Something very odd was going on here – other than the obvious, I mean. I glanced over my shoulder and saw various hints of movements. They were wraiths, but they looked different from the ones I maimed in front of the house. There was also another figure – a smaller one with human attributes – hanging back by one of the trees.
Things clicked into place, and not nearly as late in the game as they usually did for
me. And, no, that’s not saying much.
“You’re not the last Dolloway heir, are you?”
Cissy glanced at me, her face unreadable. “I have no idea what you mean.”
She was lying. My calm nature annoyed her, but she still thought she had the upper hand. That was about to change. “You’re not the last Dolloway heir,” I said. “In fact, you’re not a Dolloway. You married into the Dolloway family.”
“How do you know that?” Aric asked, confused.
“Because the other times this happened the Dolloway women married men outside of the line just to procreate,” I replied. “Cissy Dolloway is married to Dumbass Dolloway. It’s his name.”
“I think his name is Don,” Aric said dryly.
“No, I’m pretty sure it’s Dumbass,” I said. “Cissy isn’t part of the bloodline … and if Dumbass is, he’s like a long-forgotten shirttail relation. He’s not a full-blooded Dolloway.”

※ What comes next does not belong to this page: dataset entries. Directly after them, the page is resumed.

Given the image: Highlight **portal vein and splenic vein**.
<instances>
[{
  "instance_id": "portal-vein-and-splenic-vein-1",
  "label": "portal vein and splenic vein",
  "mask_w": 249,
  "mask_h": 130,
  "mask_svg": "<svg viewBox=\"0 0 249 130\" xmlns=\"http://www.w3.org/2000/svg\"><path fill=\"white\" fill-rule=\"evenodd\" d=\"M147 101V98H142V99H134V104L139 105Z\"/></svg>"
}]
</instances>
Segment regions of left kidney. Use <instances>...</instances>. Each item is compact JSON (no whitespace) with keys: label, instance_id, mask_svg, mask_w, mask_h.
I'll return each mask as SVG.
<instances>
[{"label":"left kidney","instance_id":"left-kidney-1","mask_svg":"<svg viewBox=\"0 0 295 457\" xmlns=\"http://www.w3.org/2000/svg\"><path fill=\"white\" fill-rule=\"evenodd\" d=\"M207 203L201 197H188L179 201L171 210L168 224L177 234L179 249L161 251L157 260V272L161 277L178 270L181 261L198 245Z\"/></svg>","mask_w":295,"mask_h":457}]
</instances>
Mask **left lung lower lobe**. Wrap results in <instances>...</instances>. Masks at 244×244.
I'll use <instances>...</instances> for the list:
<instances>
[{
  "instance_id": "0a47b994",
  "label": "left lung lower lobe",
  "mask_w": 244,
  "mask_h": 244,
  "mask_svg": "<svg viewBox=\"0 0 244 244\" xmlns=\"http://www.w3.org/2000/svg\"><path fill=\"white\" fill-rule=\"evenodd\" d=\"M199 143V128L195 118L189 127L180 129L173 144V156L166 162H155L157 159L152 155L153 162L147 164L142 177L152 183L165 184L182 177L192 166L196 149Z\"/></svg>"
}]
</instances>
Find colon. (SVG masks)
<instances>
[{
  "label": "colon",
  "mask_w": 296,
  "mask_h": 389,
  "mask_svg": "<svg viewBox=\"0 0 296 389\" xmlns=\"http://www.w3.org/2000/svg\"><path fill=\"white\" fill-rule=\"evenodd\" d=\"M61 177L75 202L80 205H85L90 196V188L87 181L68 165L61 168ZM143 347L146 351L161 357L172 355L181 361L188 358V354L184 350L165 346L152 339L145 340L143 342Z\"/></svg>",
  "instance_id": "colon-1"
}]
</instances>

Cissy narrowed her eyes, practically daring me to continue. I was happy to oblige.
“Katie is over there,” I said, gesturing toward the trees. “Two of the witch wraiths are watching her. They’re different than the ones I crippled on the front lawn. They’re stronger than the ones I’ve seen in the woods.

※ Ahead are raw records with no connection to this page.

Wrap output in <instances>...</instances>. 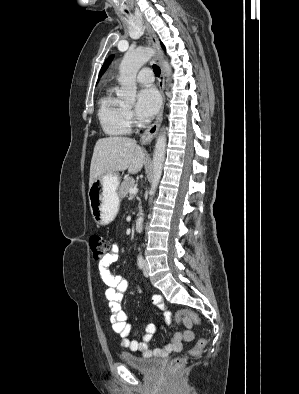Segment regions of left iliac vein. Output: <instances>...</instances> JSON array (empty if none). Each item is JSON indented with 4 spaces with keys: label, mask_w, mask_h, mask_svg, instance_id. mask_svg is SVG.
Returning a JSON list of instances; mask_svg holds the SVG:
<instances>
[{
    "label": "left iliac vein",
    "mask_w": 299,
    "mask_h": 394,
    "mask_svg": "<svg viewBox=\"0 0 299 394\" xmlns=\"http://www.w3.org/2000/svg\"><path fill=\"white\" fill-rule=\"evenodd\" d=\"M143 274H144L145 277L149 276V267H148L147 262H145V264H144Z\"/></svg>",
    "instance_id": "4c4485c4"
}]
</instances>
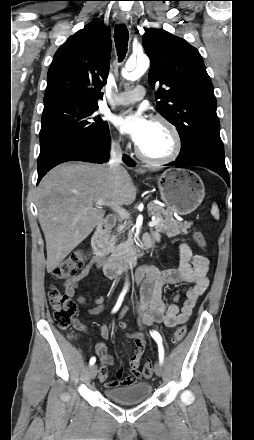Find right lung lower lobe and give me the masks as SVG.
I'll list each match as a JSON object with an SVG mask.
<instances>
[{
  "mask_svg": "<svg viewBox=\"0 0 254 440\" xmlns=\"http://www.w3.org/2000/svg\"><path fill=\"white\" fill-rule=\"evenodd\" d=\"M110 135L109 131L104 138L97 141L86 142L78 147L56 152L55 155L45 161V163L38 168V181L56 165L67 161H85L92 163H104L108 161L110 150ZM124 162L129 166H134L135 162L124 155Z\"/></svg>",
  "mask_w": 254,
  "mask_h": 440,
  "instance_id": "1",
  "label": "right lung lower lobe"
}]
</instances>
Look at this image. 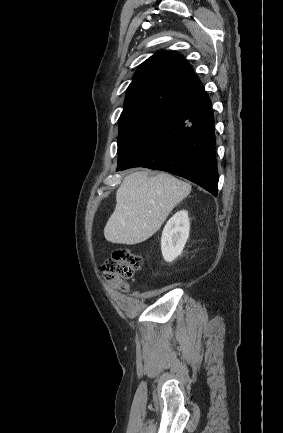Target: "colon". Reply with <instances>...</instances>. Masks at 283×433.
<instances>
[{"label": "colon", "mask_w": 283, "mask_h": 433, "mask_svg": "<svg viewBox=\"0 0 283 433\" xmlns=\"http://www.w3.org/2000/svg\"><path fill=\"white\" fill-rule=\"evenodd\" d=\"M142 266V258L127 249H118L112 257L103 265L105 278L112 282L120 290L127 289L126 280L133 277L134 273Z\"/></svg>", "instance_id": "1"}]
</instances>
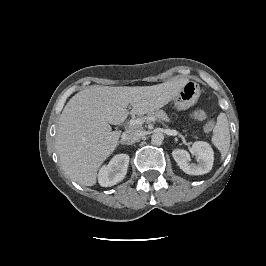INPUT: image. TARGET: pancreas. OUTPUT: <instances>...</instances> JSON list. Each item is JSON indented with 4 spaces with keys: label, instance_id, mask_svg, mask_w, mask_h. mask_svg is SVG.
<instances>
[{
    "label": "pancreas",
    "instance_id": "obj_1",
    "mask_svg": "<svg viewBox=\"0 0 266 266\" xmlns=\"http://www.w3.org/2000/svg\"><path fill=\"white\" fill-rule=\"evenodd\" d=\"M149 117H155L161 121L170 122L168 115L163 110H157L155 112H150L146 116L141 115L138 119H142L145 122L147 121Z\"/></svg>",
    "mask_w": 266,
    "mask_h": 266
}]
</instances>
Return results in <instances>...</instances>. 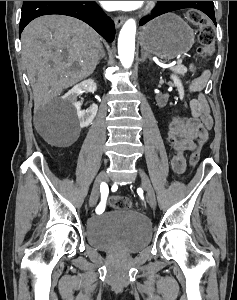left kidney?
Here are the masks:
<instances>
[{
	"label": "left kidney",
	"instance_id": "obj_1",
	"mask_svg": "<svg viewBox=\"0 0 237 300\" xmlns=\"http://www.w3.org/2000/svg\"><path fill=\"white\" fill-rule=\"evenodd\" d=\"M171 79H172V81H174V83L178 89L180 99H184V87H183L179 77H176V75H171Z\"/></svg>",
	"mask_w": 237,
	"mask_h": 300
}]
</instances>
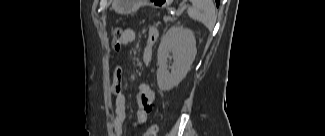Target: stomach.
Returning a JSON list of instances; mask_svg holds the SVG:
<instances>
[{
    "mask_svg": "<svg viewBox=\"0 0 325 136\" xmlns=\"http://www.w3.org/2000/svg\"><path fill=\"white\" fill-rule=\"evenodd\" d=\"M172 0H114V9L121 14H130L135 12L142 4L148 3L156 8H166Z\"/></svg>",
    "mask_w": 325,
    "mask_h": 136,
    "instance_id": "1",
    "label": "stomach"
}]
</instances>
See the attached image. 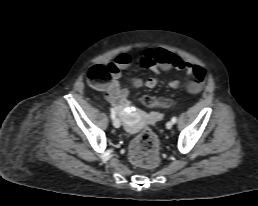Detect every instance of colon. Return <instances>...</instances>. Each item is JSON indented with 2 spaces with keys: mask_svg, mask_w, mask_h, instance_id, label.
<instances>
[{
  "mask_svg": "<svg viewBox=\"0 0 258 206\" xmlns=\"http://www.w3.org/2000/svg\"><path fill=\"white\" fill-rule=\"evenodd\" d=\"M89 81L96 85H102L110 79L109 70L102 65H95L88 71ZM148 106L167 108L170 102L167 99L144 100ZM130 160L139 167L153 168L159 163V140L157 135L150 129L143 130L130 145Z\"/></svg>",
  "mask_w": 258,
  "mask_h": 206,
  "instance_id": "1",
  "label": "colon"
}]
</instances>
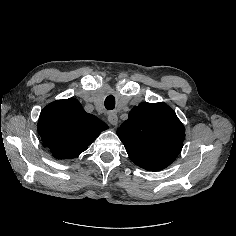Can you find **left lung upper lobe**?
Returning a JSON list of instances; mask_svg holds the SVG:
<instances>
[{
    "label": "left lung upper lobe",
    "mask_w": 236,
    "mask_h": 236,
    "mask_svg": "<svg viewBox=\"0 0 236 236\" xmlns=\"http://www.w3.org/2000/svg\"><path fill=\"white\" fill-rule=\"evenodd\" d=\"M117 135L136 165L158 171L180 153L185 128L167 104L141 103L130 111Z\"/></svg>",
    "instance_id": "1"
}]
</instances>
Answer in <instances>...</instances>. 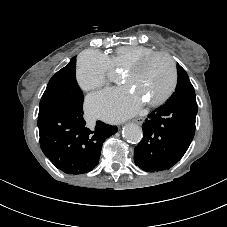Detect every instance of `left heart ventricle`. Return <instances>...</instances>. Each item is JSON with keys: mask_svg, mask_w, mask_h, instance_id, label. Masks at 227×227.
Segmentation results:
<instances>
[{"mask_svg": "<svg viewBox=\"0 0 227 227\" xmlns=\"http://www.w3.org/2000/svg\"><path fill=\"white\" fill-rule=\"evenodd\" d=\"M128 87L144 102L152 101L163 95L171 85L172 69L164 57L151 60L140 72L123 77Z\"/></svg>", "mask_w": 227, "mask_h": 227, "instance_id": "obj_1", "label": "left heart ventricle"}]
</instances>
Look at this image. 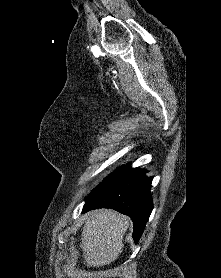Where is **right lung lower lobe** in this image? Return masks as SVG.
I'll use <instances>...</instances> for the list:
<instances>
[{
	"mask_svg": "<svg viewBox=\"0 0 221 278\" xmlns=\"http://www.w3.org/2000/svg\"><path fill=\"white\" fill-rule=\"evenodd\" d=\"M147 170L127 166L99 184L86 198L83 212L111 208L133 221V239L137 243L152 212L150 193L153 177Z\"/></svg>",
	"mask_w": 221,
	"mask_h": 278,
	"instance_id": "1",
	"label": "right lung lower lobe"
}]
</instances>
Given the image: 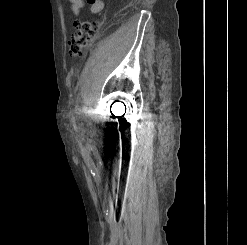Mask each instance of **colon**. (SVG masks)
I'll list each match as a JSON object with an SVG mask.
<instances>
[{"mask_svg":"<svg viewBox=\"0 0 247 245\" xmlns=\"http://www.w3.org/2000/svg\"><path fill=\"white\" fill-rule=\"evenodd\" d=\"M99 23L96 20H84L77 23L69 40V54L74 58L83 57L88 46L93 42L98 32Z\"/></svg>","mask_w":247,"mask_h":245,"instance_id":"colon-1","label":"colon"}]
</instances>
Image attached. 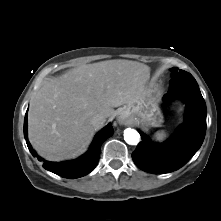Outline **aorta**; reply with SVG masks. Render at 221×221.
<instances>
[{
  "label": "aorta",
  "instance_id": "762f6f07",
  "mask_svg": "<svg viewBox=\"0 0 221 221\" xmlns=\"http://www.w3.org/2000/svg\"><path fill=\"white\" fill-rule=\"evenodd\" d=\"M124 140L130 145H137L140 141V134L131 128L124 130Z\"/></svg>",
  "mask_w": 221,
  "mask_h": 221
}]
</instances>
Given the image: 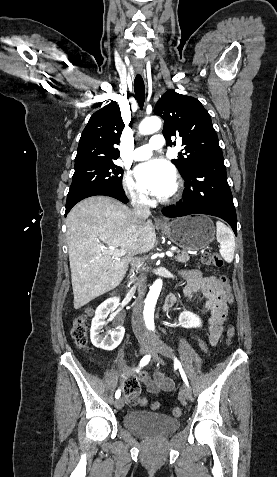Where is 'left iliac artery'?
Returning <instances> with one entry per match:
<instances>
[{
    "label": "left iliac artery",
    "instance_id": "1",
    "mask_svg": "<svg viewBox=\"0 0 277 477\" xmlns=\"http://www.w3.org/2000/svg\"><path fill=\"white\" fill-rule=\"evenodd\" d=\"M175 366L179 368L180 373H181V376H182V378H183L185 384L188 385L187 377H186V375H185V373H184V371H183V369H182V367H181L180 362H179L177 359H175Z\"/></svg>",
    "mask_w": 277,
    "mask_h": 477
}]
</instances>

“I’m guessing the Dolloways enslaved the men when they were done with them and used them for manual labor,” I replied. “Do you remember who was responsible for that?”
Aric nodded. “Abigail.”
I inclined my chin in Cissy’s direction. “Say hello to Abigail.”
Aric froze for a moment, the muscle in his jaw clenching, and when he finally turned back in Cissy’s direction he had a thoughtful expression on his face. “Oh.”
“That is not true,” Cissy hissed, annoyed. “I am the last Dolloway heir.”
“No, you’re not,” I said. “You’re Abigail. You sought out the last Dolloway heir to watch over her until the time was right. You knew you only had one chance at this. You needed a Dolloway heir, although I still can’t figure out why. I’m guessing it has something to do with the blood magic you cast way back in the day with the first Dolloway.”